With the help of adaptive devices and an instructor who’s sensitive to his needs, Hudson, from Pekin (Ill.) Community High School, made it to the SkillsUSA Championships in Internetworking.
Because he was born with the vision impairment, Hudson is not bothered by people asking about it. “I’ve had 17 years to get used to it,” he laughs.
At times, school had been a challenge for him, but a random course selection led to SkillsUSA and changed everything.
In his freshman year, he was looking for an elective class. “Networking sounded cool,” Hudson says. “After getting used to it and the people involved, I started being really good at it, and that’s how I got involved in SkillsUSA. In a span of two years, I went from actually hating technology altogether to being a complete computer addict!”
The next year, he placed fourth at the state championships. What he learned from that competition helped him make it to nationals. His instructor making sure he had the right equipment didn’t hurt.
Focusing on his strengths
“[McCann] is one of the most helpful teachers I’ve ever had. And, he helped meet my need for adaptive software installed and stuff like that. I’ve had some teachers who’ve kind of slipped away from that … enlarging my work and tests,” Hudson explains. “He’s always been there for me for that stuff.”
While Hudson applauds his instructor for his help, McCann is quick to deflect the attention, emphasizing how Hudson has succeeded on his own.
“The thing I found with Jacob is, I treat him like any other student,” McCann points out. “We had the playing field set up early on. We had some software loaded on the computer so everything was magnified on there. I usually remember to print everything out in a large font. If I don’t, he lets me know.
“He’s extremely motivated. He really pushes himself to do well. He’s gained a lot in the last couple of years.”

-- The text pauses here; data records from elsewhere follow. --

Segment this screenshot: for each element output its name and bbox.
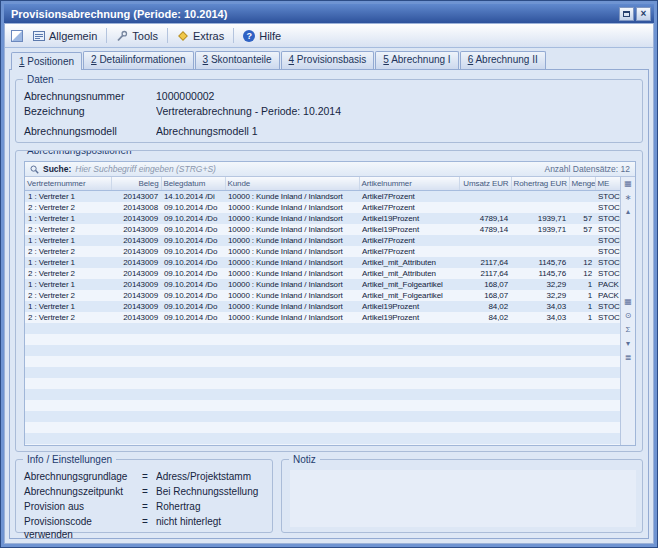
- grid-area: VertreternummerBelegBelegdatumKundeArtik…: [25, 177, 635, 445]
- info-value: Adress/Projektstamm: [156, 470, 266, 483]
- table-row[interactable]: 1 : Vertreter 12014300909.10.2014 /Do100…: [25, 257, 620, 268]
- group-notiz-title: Notiz: [289, 453, 320, 466]
- column-chooser-icon[interactable]: ▦: [624, 178, 632, 190]
- info-provision-aus: Provision aus = Rohertrag: [24, 500, 266, 513]
- column-header-me[interactable]: ME: [595, 177, 620, 190]
- close-icon: ×: [641, 8, 647, 19]
- grid-icon-strip: ▦∗▴ ▦⊙Σ▾≣: [620, 177, 635, 445]
- app-icon: [11, 30, 23, 42]
- field-value: Vertreterabrechnung - Periode: 10.2014: [156, 105, 636, 118]
- titlebar[interactable]: Provisionsabrechnung (Periode: 10.2014) …: [4, 4, 654, 23]
- table-row[interactable]: 1 : Vertreter 12014300909.10.2014 /Do100…: [25, 235, 620, 246]
- search-icon: [30, 165, 39, 174]
- toolbar: Allgemein Tools Extras ? Hilfe: [5, 24, 653, 48]
- window-title: Provisionsabrechnung (Periode: 10.2014): [11, 8, 617, 20]
- group-info-einstellungen: Info / Einstellungen Abrechnungsgrundlag…: [15, 459, 273, 533]
- empty-row: [25, 334, 620, 345]
- tab-skontoanteile[interactable]: 3 Skontoanteile: [195, 51, 280, 69]
- search-bar: Suche: Hier Suchbegriff eingeben (STRG+S…: [25, 162, 635, 177]
- search-label: Suche:: [43, 164, 71, 174]
- empty-row: [25, 323, 620, 334]
- table-row[interactable]: 2 : Vertreter 22014300909.10.2014 /Do100…: [25, 268, 620, 279]
- empty-row: [25, 389, 620, 400]
- group-notiz: Notiz: [281, 459, 643, 533]
- grid-scroll[interactable]: VertreternummerBelegBelegdatumKundeArtik…: [25, 177, 620, 445]
- search-input[interactable]: Hier Suchbegriff eingeben (STRG+S): [75, 164, 540, 174]
- column-header-menge[interactable]: Menge: [569, 177, 595, 190]
- column-header-umsatz-eur[interactable]: Umsatz EUR: [459, 177, 511, 190]
- tab-abrechnung-2[interactable]: 6 Abrechnung II: [460, 51, 546, 69]
- group-info-title: Info / Einstellungen: [23, 453, 116, 466]
- empty-row: [25, 378, 620, 389]
- tab-page-positionen: Daten Abrechnungsnummer 1000000002 Bezei…: [9, 69, 649, 539]
- form-icon: [33, 30, 45, 42]
- bottom-panels: Info / Einstellungen Abrechnungsgrundlag…: [15, 459, 643, 533]
- menu-item-allgemein[interactable]: Allgemein: [27, 28, 103, 44]
- restore-icon: [623, 11, 630, 17]
- grid-container: Suche: Hier Suchbegriff eingeben (STRG+S…: [24, 161, 636, 446]
- empty-row: [25, 345, 620, 356]
- field-label: Abrechnungsmodell: [24, 125, 156, 138]
- list-icon[interactable]: ≣: [625, 352, 632, 364]
- strip-top: ▦∗▴: [624, 178, 632, 218]
- layout-icon[interactable]: ▦: [624, 296, 632, 308]
- field-label: Bezeichnung: [24, 105, 156, 118]
- info-value: Rohertrag: [156, 500, 266, 513]
- table-row[interactable]: 2 : Vertreter 22014300809.10.2014 /Do100…: [25, 202, 620, 213]
- table-row[interactable]: 1 : Vertreter 12014300909.10.2014 /Do100…: [25, 279, 620, 290]
- info-label: Provision aus: [24, 500, 142, 513]
- client-area: Allgemein Tools Extras ? Hilfe: [4, 23, 654, 544]
- scroll-up-icon[interactable]: ▴: [626, 206, 630, 218]
- info-label: Abrechnungsgrundlage: [24, 470, 142, 483]
- menu-item-tools[interactable]: Tools: [110, 28, 164, 44]
- info-label: Abrechnungszeitpunkt: [24, 485, 142, 498]
- column-header-kunde[interactable]: Kunde: [225, 177, 359, 190]
- field-abrechnungsmodell: Abrechnungsmodell Abrechnungsmodell 1: [24, 125, 636, 138]
- field-label: Abrechnungsnummer: [24, 90, 156, 103]
- column-header-vertreternummer[interactable]: Vertreternummer: [25, 177, 111, 190]
- tab-detailinformationen[interactable]: 2 Detailinformationen: [83, 51, 194, 69]
- wrench-icon: [116, 30, 128, 42]
- info-label: Provisionscode verwenden: [24, 515, 142, 539]
- equals-sign: =: [142, 515, 156, 539]
- group-daten: Daten Abrechnungsnummer 1000000002 Bezei…: [15, 79, 643, 143]
- table-row[interactable]: 1 : Vertreter 12014300909.10.2014 /Do100…: [25, 213, 620, 224]
- window: Provisionsabrechnung (Periode: 10.2014) …: [0, 0, 658, 548]
- column-header-artikelnummer[interactable]: Artikelnummer: [359, 177, 459, 190]
- table-row[interactable]: 2 : Vertreter 22014300909.10.2014 /Do100…: [25, 312, 620, 323]
- filter-icon[interactable]: ▾: [626, 338, 630, 350]
- table-row[interactable]: 2 : Vertreter 22014300909.10.2014 /Do100…: [25, 246, 620, 257]
- empty-row: [25, 444, 620, 446]
- tab-abrechnung-1[interactable]: 5 Abrechnung I: [375, 51, 458, 69]
- menu-item-extras[interactable]: Extras: [171, 28, 230, 44]
- menu-item-hilfe[interactable]: ? Hilfe: [237, 28, 287, 44]
- tab-positionen[interactable]: 1 Positionen: [11, 52, 82, 70]
- close-button[interactable]: ×: [636, 7, 651, 21]
- help-icon: ?: [243, 30, 255, 42]
- grid-body: 1 : Vertreter 12014300714.10.2014 /Di100…: [25, 190, 620, 445]
- field-value: Abrechnungsmodell 1: [156, 125, 636, 138]
- pin-icon[interactable]: ∗: [625, 192, 632, 204]
- table-row[interactable]: 1 : Vertreter 12014300909.10.2014 /Do100…: [25, 301, 620, 312]
- table-row[interactable]: 2 : Vertreter 22014300909.10.2014 /Do100…: [25, 290, 620, 301]
- column-header-beleg[interactable]: Beleg: [111, 177, 161, 190]
- grid-header-row: VertreternummerBelegBelegdatumKundeArtik…: [25, 177, 620, 190]
- empty-row: [25, 367, 620, 378]
- column-header-rohertrag-eur[interactable]: Rohertrag EUR: [511, 177, 569, 190]
- maximize-button[interactable]: [619, 7, 634, 21]
- notiz-area[interactable]: [290, 470, 636, 527]
- empty-row: [25, 433, 620, 444]
- field-abrechnungsnummer: Abrechnungsnummer 1000000002: [24, 90, 636, 103]
- equals-sign: =: [142, 500, 156, 513]
- search-icon[interactable]: ⊙: [625, 310, 632, 322]
- empty-row: [25, 422, 620, 433]
- table-row[interactable]: 2 : Vertreter 22014300909.10.2014 /Do100…: [25, 224, 620, 235]
- extras-icon: [177, 30, 189, 42]
- column-header-belegdatum[interactable]: Belegdatum: [161, 177, 225, 190]
- tab-provisionsbasis[interactable]: 4 Provisionsbasis: [281, 51, 375, 69]
- table-row[interactable]: 1 : Vertreter 12014300714.10.2014 /Di100…: [25, 190, 620, 202]
- menu-separator: [106, 28, 107, 43]
- info-abrechnungszeitpunkt: Abrechnungszeitpunkt = Bei Rechnungsstel…: [24, 485, 266, 498]
- sum-icon[interactable]: Σ: [626, 324, 631, 336]
- strip-mid: ▦⊙Σ▾≣: [624, 296, 632, 364]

Others may find an impairment to be a setback. Hudson realizes the advantages.
“I have a visual impairment, but I have the ability to memorize stuff really easily. All I have to do is hear it,” he explains.
Hudson’s auditory learning skills are phenomenal. When he listens to instructions, he instantly comprehends. Combining that gift with his enthusiasm for working in information technology has yielded an unexpected bonus.
“I’ve redeemed my interest in math this year. It’s really strange. Math was my hardest subject since grade school [because] teachers used the chalk board.” But, Hudson adds, “This year, I got an A in math class, the first time since fourth grade. There’s a lot of math in networking. I’m sure that contributed.”
To prepare for the 2010 national event, Hudson met with the postsecondary Internetworking champion for advice. During the competition, he wore special glasses and used a hand-held magnifier.
“The magnifier’s about the size of my name tag. It has several magnification and color options, and I can make it high-contrast or turn the back light on or off so glossy images can be seen,” he explains.
What are his career aspirations after high school?
“Something in IT, obviously,” Hudson emphasizes. “I’m not sure exactly what field yet, but it will involve computers.”